MATERIAL FOR THE TASK START

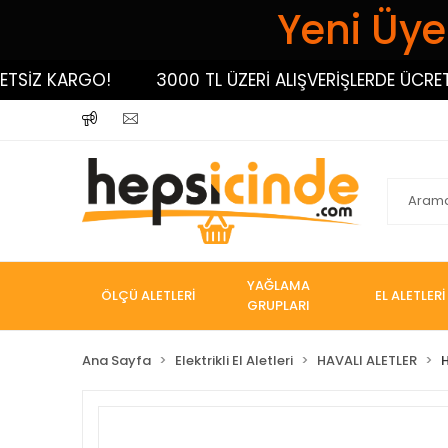
Yeni Üyel
İZ KARGO!
3000 TL ÜZERİ ALIŞVERİŞLERDE ÜCRETSİZ
YAĞLAMA
ÖLÇÜ ALETLERİ
EL ALETLERİ
GRUPLARI
Ana Sayfa
Elektrikli El Aletleri
HAVALI ALETLER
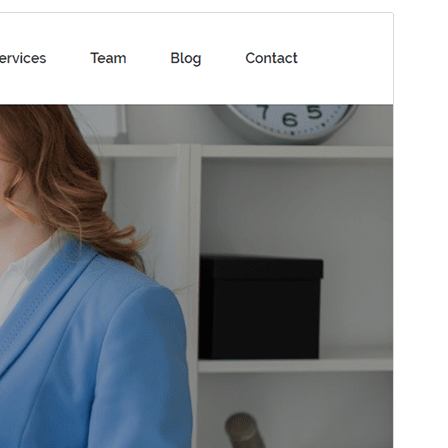
Перегляд
Завантажити
Версія
1.2.1
Last updated
13 Червня, 2026
Active installations
20+
WordPress version
5.0
PHP version
5.6
Theme homepage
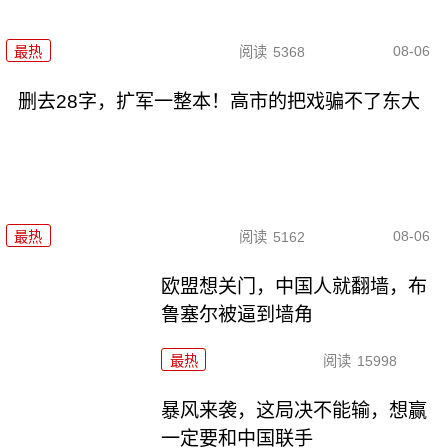
08-06
最热
阅读
5368
删去28字，扩军一整本！高市的把戏骗不了东大
08-06
最热
阅读
5162
欧盟想关门，中国人就翻墙，布
鲁塞尔被逼到墙角
最热
阅读
15998
暴风来袭，这局决不能输，想赢
一定要和中国联手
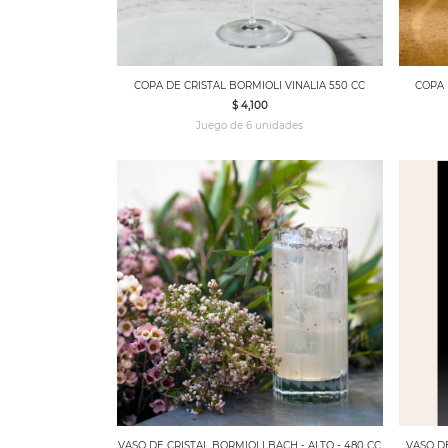
COPA DE CRISTAL BORMIOLI VINALIA 550 CC
COPA 
$ 4,100
Juego de 6 unidades
VASO DE CRISTAL BORMIOLI BACH - ALTO - 480 CC
VASO DE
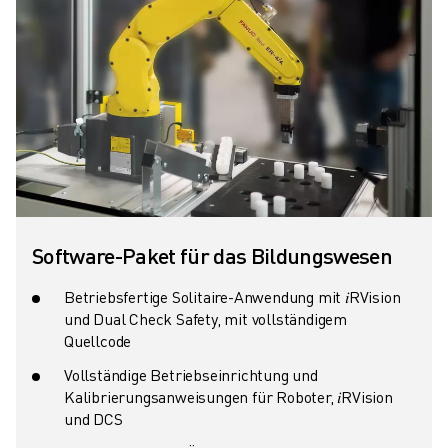
Software-Paket für das Bildungswesen
Betriebsfertige Solitaire-Anwendung mit 𝑖RVision
und Dual Check Safety, mit vollständigem
Quellcode
Vollständige Betriebseinrichtung und
Kalibrierungsanweisungen für Roboter, 𝑖RVision
und DCS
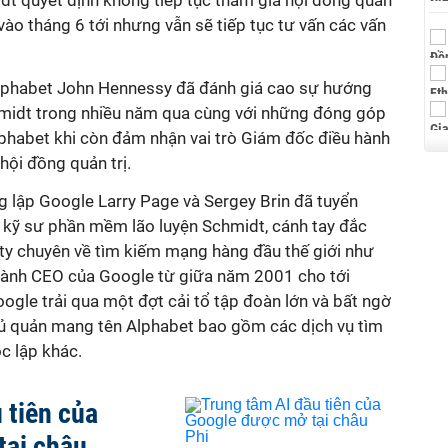
dt quyết định không tiếp tục tham gia hội đồng quản
 vào tháng 6 tới nhưng vẫn sẽ tiếp tục tư vấn các vấn
Alphabet John Hennessy đã đánh giá cao sự hướng
hmidt trong nhiều năm qua cùng với những đóng góp
phabet khi còn đảm nhận vai trò Giám đốc điều hành
 hội đồng quản trị.
 lập Google Larry Page và Sergey Brin đã tuyển
 kỹ sư phần mềm lão luyện Schmidt, cánh tay đắc
ty chuyên về tìm kiếm mạng hàng đầu thế giới như
hành CEO của Google từ giữa năm 2001 cho tới
gle trải qua một đợt cải tổ tập đoàn lớn và bất ngờ
chủ quản mang tên Alphabet bao gồm các dịch vụ tìm
c lập khác.
 tiên của
tại châu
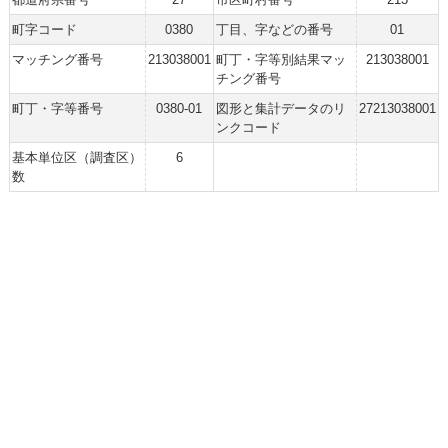
町字コード
0380
丁目、字などの番号
01
マッチング番号
213038001
町丁・字等別結果マッ
213038001
チング番号
町丁・字等番号
0380-01
図形と集計データのリ
27213038001
ンクコード
基本単位区（調査区）
6
数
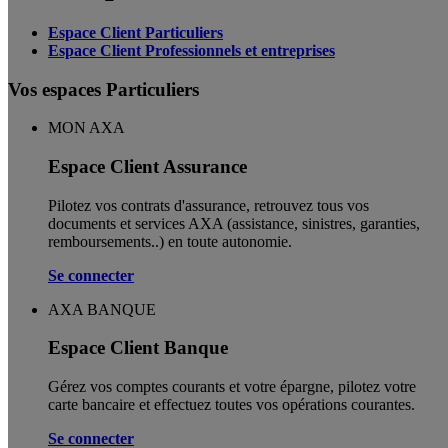
Espace Client Particuliers
Espace Client Professionnels et entreprises
Vos espaces Particuliers
MON AXA
Espace Client Assurance
Pilotez vos contrats d'assurance, retrouvez tous vos
documents et services AXA (assistance, sinistres, garanties,
remboursements..) en toute autonomie. ​
Se connecter
AXA BANQUE
Espace Client Banque
Gérez vos comptes courants et votre épargne, pilotez votre
carte bancaire et effectuez toutes vos opérations courantes.
Se connecter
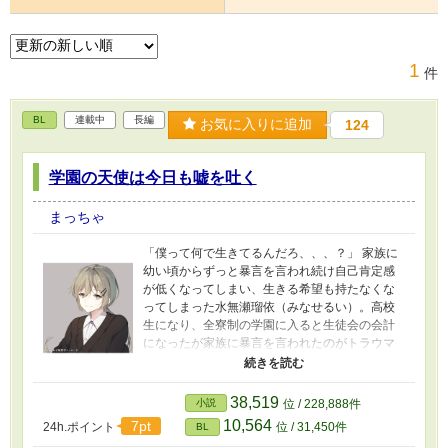
1
件
BL
連載中
長編
お気に入りに追加
124
学園の天使は今日も嘘を吐く
まっちゃ
「僕って何で生きてるんだろ、、、？」 家族に
幼い頃からずっと暴言を言われ続け自己肯定感
が低くなってしまい、生きる希望も持たなくな
ってしまった水無瀬瑠依（みなせるい）。高校
生になり、全寮制の学園に入ると生徒会の会計
になったが家族に暴言を言われたのがトラウマ
になっており素の自分を出すのが怖くなってし
まい、嘘を吐くようになる ーーーーーーーーー
ーーーーーーーーーーーーーーーーーーーーー
38,519
小説
位 / 228,888件
ーーーーーーーーーーーーーーーーーーー 初投
10,564
7pt
24h.ポイント
位 / 31,450件
BL
稿です。文がおかしいところが多々あると思い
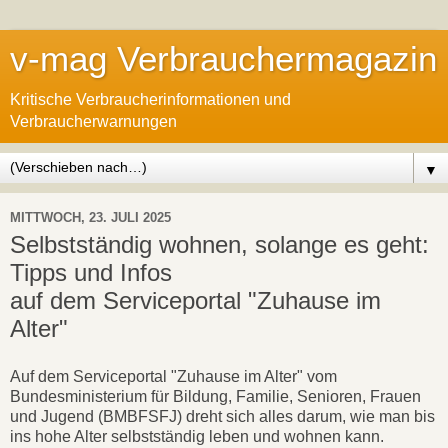
v-mag Verbrauchermagazin
Kritische Verbraucherinformationen und
Verbraucherwarnungen
▼
MITTWOCH, 23. JULI 2025
Selbstständig wohnen, solange es geht:
Tipps und Infos
auf dem Serviceportal "Zuhause im
Alter"
Auf dem Serviceportal "Zuhause im Alter" vom
Bundesministerium für Bildung, Familie, Senioren, Frauen
und Jugend (BMBFSFJ) dreht sich alles darum, wie man bis
ins hohe Alter selbst­ständig leben und wohnen kann.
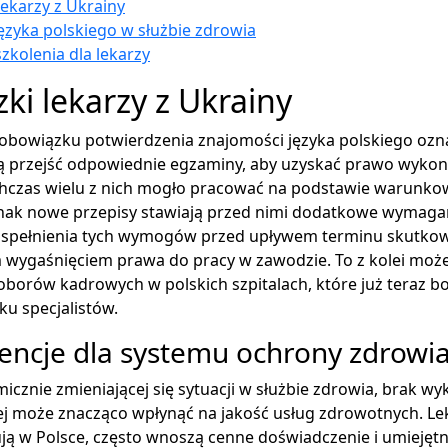
ekarzy z Ukrainy
ęzyka polskiego w służbie zdrowia
szkolenia dla lekarzy
ki lekarzy z Ukrainy
bowiązku potwierdzenia znajomości języka polskiego ozna
ą przejść odpowiednie egzaminy, aby uzyskać prawo wyk
chczas wielu z nich mogło pracować na podstawie warunk
dnak nowe przepisy stawiają przed nimi dodatkowe wymaga
 spełnienia tych wymogów przed upływem terminu skutkow
wygaśnięciem prawa do pracy w zawodzie. To z kolei moż
borów kadrowych w polskich szpitalach, które już teraz bor
u specjalistów.
ncje dla systemu ochrony zdrowi
icznie zmieniającej się sytuacji w służbie zdrowia, brak wy
j może znacząco wpłynąć na jakość usług zdrowotnych. Lek
ują w Polsce, często wnoszą cenne doświadczenie i umiejętn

MATERIAL FOR THE TASK END

AIM OF THE EXERCISE
Word for word, restate the records above and drop the pictures.

ANSWER BELOW
Yeni Üyel
İZ KARGO!
3000 TL ÜZERİ ALIŞVERİŞLERDE ÜCRETSİZ
YAĞLAMA
ÖLÇÜ ALETLERİ
EL ALETLERİ
GRUPLARI
Ana Sayfa
Elektrikli El Aletleri
HAVALI ALETLER
Перегляд
Завантажити
Версія
1.2.1
Last updated
13 Червня, 2026
Active installations
20+
WordPress version
5.0
PHP version
5.6
Theme homepage
08-06
最热
阅读
5368
删去28字，扩军一整本！高市的把戏骗不了东大
08-06
最热
阅读
5162
欧盟想关门，中国人就翻墙，布
鲁塞尔被逼到墙角
最热
阅读
15998
暴风来袭，这局决不能输，想赢
一定要和中国联手
COPA DE CRISTAL BORMIOLI VINALIA 550 CC
COPA 
$ 4,100
Juego de 6 unidades
VASO DE CRISTAL BORMIOLI BACH - ALTO - 480 CC
VASO DE
Software-Paket für das Bildungswesen
Betriebsfertige Solitaire-Anwendung mit 𝑖RVision
und Dual Check Safety, mit vollständigem
Quellcode
Vollständige Betriebseinrichtung und
Kalibrierungsanweisungen für Roboter, 𝑖RVision
und DCS
dt quyết định không tiếp tục tham gia hội đồng quản
 vào tháng 6 tới nhưng vẫn sẽ tiếp tục tư vấn các vấn
Alphabet John Hennessy đã đánh giá cao sự hướng
hmidt trong nhiều năm qua cùng với những đóng góp
phabet khi còn đảm nhận vai trò Giám đốc điều hành
 hội đồng quản trị.
 lập Google Larry Page và Sergey Brin đã tuyển
 kỹ sư phần mềm lão luyện Schmidt, cánh tay đắc
ty chuyên về tìm kiếm mạng hàng đầu thế giới như
hành CEO của Google từ giữa năm 2001 cho tới
gle trải qua một đợt cải tổ tập đoàn lớn và bất ngờ
chủ quản mang tên Alphabet bao gồm các dịch vụ tìm
c lập khác.
 tiên của
tại châu
町字コード
0380
丁目、字などの番号
01
マッチング番号
213038001
町丁・字等別結果マッ
213038001
チング番号
町丁・字等番号
0380-01
図形と集計データのリ
27213038001
ンクコード
基本単位区（調査区）
6
数
Espace Client Particuliers
Espace Client Professionnels et entreprises
Vos espaces Particuliers
MON AXA
Espace Client Assurance
Pilotez vos contrats d'assurance, retrouvez tous vos
documents et services AXA (assistance, sinistres, garanties,
remboursements..) en toute autonomie. ​
Se connecter
AXA BANQUE
Espace Client Banque
Gérez vos comptes courants et votre épargne, pilotez votre
carte bancaire et effectuez toutes vos opérations courantes.
Se connecter
1
件
BL
連載中
長編
お気に入りに追加
124
学園の天使は今日も嘘を吐く
まっちゃ
「僕って何で生きてるんだろ、、、？」 家族に
幼い頃からずっと暴言を言われ続け自己肯定感
が低くなってしまい、生きる希望も持たなくな
ってしまった水無瀬瑠依（みなせるい）。高校
生になり、全寮制の学園に入ると生徒会の会計
になったが家族に暴言を言われたのがトラウマ
になっており素の自分を出すのが怖くなってし
まい、嘘を吐くようになる ーーーーーーーーー
ーーーーーーーーーーーーーーーーーーーーー
38,519
小説
位 / 228,888件
ーーーーーーーーーーーーーーーーーーー 初投
10,564
7pt
24h.ポイント
位 / 31,450件
BL
稿です。文がおかしいところが多々あると思い
v-mag Verbrauchermagazin
Kritische Verbraucherinformationen und
Verbraucherwarnungen
▼
MITTWOCH, 23. JULI 2025
Selbstständig wohnen, solange es geht:
Tipps und Infos
auf dem Serviceportal "Zuhause im
Alter"
Auf dem Serviceportal "Zuhause im Alter" vom
Bundesministerium für Bildung, Familie, Senioren, Frauen
und Jugend (BMBFSFJ) dreht sich alles darum, wie man bis
ins hohe Alter selbst­ständig leben und wohnen kann.
ekarzy z Ukrainy
ęzyka polskiego w służbie zdrowia
szkolenia dla lekarzy
ki lekarzy z Ukrainy
bowiązku potwierdzenia znajomości języka polskiego ozna
ą przejść odpowiednie egzaminy, aby uzyskać prawo wyk
chczas wielu z nich mogło pracować na podstawie warunk
dnak nowe przepisy stawiają przed nimi dodatkowe wymaga
 spełnienia tych wymogów przed upływem terminu skutkow
wygaśnięciem prawa do pracy w zawodzie. To z kolei moż
borów kadrowych w polskich szpitalach, które już teraz bor
u specjalistów.
ncje dla systemu ochrony zdrowi
icznie zmieniającej się sytuacji w służbie zdrowia, brak wy
j może znacząco wpłynąć na jakość usług zdrowotnych. Lek
ują w Polsce, często wnoszą cenne doświadczenie i umiejętn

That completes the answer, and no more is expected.